2. Kahraman Anlatıcının Bakış Açısı: Bu yöntemde olayı anlatan “ben” vardır. Bu ben, öykünün kahramanı olabileceği gibi tanık ya da gözlemcisi olabilir. Olayları anlatan kişinin bilgisi, deneyimi, algılama ve yorumlama yeteneğiyle sınırlıdır. Olaylar ancak anlatıcının başından geçtiği ya da gözüyle gördüğü (tanık olduğu) biçimiyle anlatıldığından inandırıcılığı yüksektir.

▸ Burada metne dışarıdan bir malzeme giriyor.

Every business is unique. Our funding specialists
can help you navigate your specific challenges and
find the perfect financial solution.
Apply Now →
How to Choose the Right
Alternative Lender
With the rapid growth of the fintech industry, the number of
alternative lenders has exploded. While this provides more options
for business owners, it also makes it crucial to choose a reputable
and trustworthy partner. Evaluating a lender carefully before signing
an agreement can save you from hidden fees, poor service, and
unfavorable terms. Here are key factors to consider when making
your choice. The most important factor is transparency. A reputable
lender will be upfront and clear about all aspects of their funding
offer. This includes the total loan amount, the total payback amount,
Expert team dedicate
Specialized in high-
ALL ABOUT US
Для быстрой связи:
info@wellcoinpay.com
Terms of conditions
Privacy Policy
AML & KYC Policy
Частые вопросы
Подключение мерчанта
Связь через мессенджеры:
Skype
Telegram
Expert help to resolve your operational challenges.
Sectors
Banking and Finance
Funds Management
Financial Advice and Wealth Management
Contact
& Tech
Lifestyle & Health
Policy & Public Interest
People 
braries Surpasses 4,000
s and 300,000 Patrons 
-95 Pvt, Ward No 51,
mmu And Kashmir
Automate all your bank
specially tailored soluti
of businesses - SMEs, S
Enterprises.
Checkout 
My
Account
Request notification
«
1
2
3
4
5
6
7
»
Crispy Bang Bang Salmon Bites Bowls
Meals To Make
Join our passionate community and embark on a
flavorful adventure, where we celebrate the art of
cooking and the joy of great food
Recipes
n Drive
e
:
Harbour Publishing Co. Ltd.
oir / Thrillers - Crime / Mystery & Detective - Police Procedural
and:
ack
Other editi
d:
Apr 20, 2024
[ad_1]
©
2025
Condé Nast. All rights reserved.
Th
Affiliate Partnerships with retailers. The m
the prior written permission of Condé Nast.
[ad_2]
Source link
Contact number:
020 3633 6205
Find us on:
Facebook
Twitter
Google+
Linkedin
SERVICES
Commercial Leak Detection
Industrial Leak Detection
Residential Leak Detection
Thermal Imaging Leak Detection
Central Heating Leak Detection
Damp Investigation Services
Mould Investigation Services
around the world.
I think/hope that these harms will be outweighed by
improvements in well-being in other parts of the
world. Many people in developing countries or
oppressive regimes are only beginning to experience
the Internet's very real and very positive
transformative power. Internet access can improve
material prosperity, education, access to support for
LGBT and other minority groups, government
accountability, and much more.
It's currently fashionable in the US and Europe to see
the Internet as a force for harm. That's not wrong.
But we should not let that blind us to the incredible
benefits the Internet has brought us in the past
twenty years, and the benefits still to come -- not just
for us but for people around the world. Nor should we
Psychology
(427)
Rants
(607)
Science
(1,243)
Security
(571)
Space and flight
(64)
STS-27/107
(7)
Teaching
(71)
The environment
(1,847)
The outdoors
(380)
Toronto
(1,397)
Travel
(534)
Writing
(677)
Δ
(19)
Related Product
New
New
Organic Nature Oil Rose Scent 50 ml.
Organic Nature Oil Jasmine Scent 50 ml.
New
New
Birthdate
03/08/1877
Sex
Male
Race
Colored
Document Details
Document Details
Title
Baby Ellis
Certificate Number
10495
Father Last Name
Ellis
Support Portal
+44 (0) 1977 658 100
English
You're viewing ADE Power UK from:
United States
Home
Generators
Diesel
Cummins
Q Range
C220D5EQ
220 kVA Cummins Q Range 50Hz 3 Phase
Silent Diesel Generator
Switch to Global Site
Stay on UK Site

3. Gözlemci Anlatıcının Bakış Açısı: Bu yöntemde olaylar dışarıdan görüldüğü biçimiyle nesnel bir tarzda aktarılır. Olaylar bize anlatılmıyor da kişinin gözünün önünde oluyormuş izlenimi verilir. Kişilerin duygu ve düşünceleri eylemlerinden çıkartılır. Kişiler ve iç dünyaları ile ilgili kendi söyledikleri ve davranışlarını dikkatle izleyerek bir fikir sahibi olunabilir.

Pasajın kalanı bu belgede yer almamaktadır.